Illustration 2 is a good depiction of the differences in our copies of the New Testament. From the examination of thousands of ancient copies, it turns out there is less than 1% of the New Testament that is substantially affected by variant readings (about 400 words out of the 138,000 words in the NT) [1]. This 1% does refer to significant differences, but none of these differences affect any major doctrinal teaching or any moral commandment of the New Testament. Any significant doctrine touched on by a disputed passage is taught also in undisputed parts.

If we compare this to other ancient Roman and Greek literature, we see that the New Testament is very reliable. Only Homer’s Illiad is even close to the quality of the New Testament copies.

Though these arguments do not prove that the Bible is the Word of God, they do confirm that we have the original text. Our New Testament contains the text that God inspired in the first century.

Review Questions

  1. Respond to the following objection: “The New Testament was written 100–200 years after the life of Christ.

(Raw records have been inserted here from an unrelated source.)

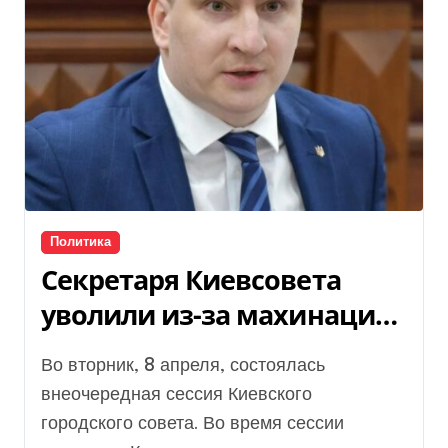
Политика
Секретаря Киевсовета
уволили из-за махинаций
с землей
Во вторник, 8 апреля, состоялась
внеочередная сессия Киевского
городского совета. Во время сессии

Many of the stories in the New Testament are myths.” Give at least three pieces of evidence to support your response.
  2. What does the bibliographical test attempt to show when applied to any ancient document?
  3. List three aspects of the bibliographical test for the reliability of the New Testament.
  4. Some say, “We cannot trust our copies of the New Testament because there is too much time between the original manuscripts and the earliest surviving copies.” How does the “timespan” aspect of the bibliographical test answer this objection?
  5. Respond to the following objection: “Even if there is a short time between the originals and the first copies, there are too many differences among the surviving New Testament manuscripts for us to know what was in the original. We have too many conflicting manuscripts.”

Footnotes

  1. There are a large number of other variants among the copies, but the vast majority of these are spelling errors or changes in word order, which do not affect the meaning of the text.